Placé en seconde position au milieu des deux titres les plus généralistes - sans pour autant être génériques - de l’album, Tonight, Tonight, Tonight en est la piste la plus sombre. La seule à l’être en réalité, la seconde moitié de Domino étant parcourue d’éclaircies. Morceau à l’ambiance nocturne, presque lugubre, il contraste avec le joyeux voire naïf Invisible Touch qui le précède, offrant un changement d’atmosphère qui a dû surprendre lors de la sortie de l’album. Car Tonight, Tonight, Tonight est aussi le récit d’une personne accro, en proie à sa dépendance.

Le titre possède une dynamique captivante. Plutôt calme entre couplets un peu étouffés et refrains où Phil Collins pousse de la voix sur des paroles faites pour être scandées, le morceau est dominé par les pads et batteries électroniques qui jouent la mélodie. Elles tendent l’atmosphère avec l’aide de l’orchestre joué par les claviers de Banks, alors que la guitare de Rutherford fait de courtes incursions pour implicitement appuyer la menace. Le chanteur raconte une âme en souffrance, épuisée par les effets d’une substance qu’on devine néfaste et illicite.

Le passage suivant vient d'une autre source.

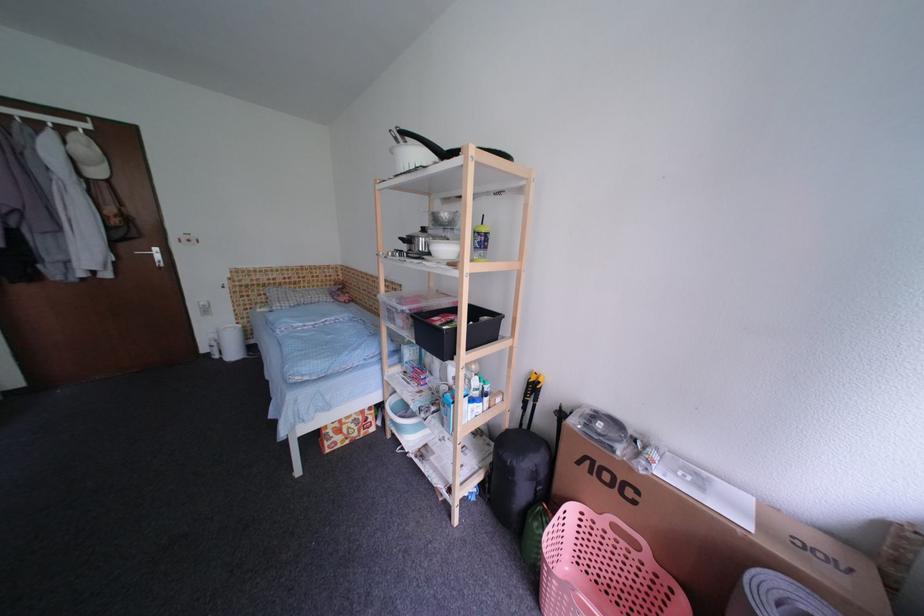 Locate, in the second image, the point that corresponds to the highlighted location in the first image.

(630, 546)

Les “ce soir” du refrain peuvent aussi bien parler de l’acquisition d'une nouvelle dose auprès d’un dealer que d’une décision d’arrêter de subir cette addiction.

Après un pont et un troisième refrain, le morceau bascule sur une section beaucoup plus axée sur le rythme, les mélodies passant en second plan mais maintenant cette tension. Sans la voix de Phil à laquelle se raccrocher, on se retrouve isolé au milieu des batteries électroniques qui se meuvent, telles des animaux au milieu de cette nuit qui nous est si étrangère.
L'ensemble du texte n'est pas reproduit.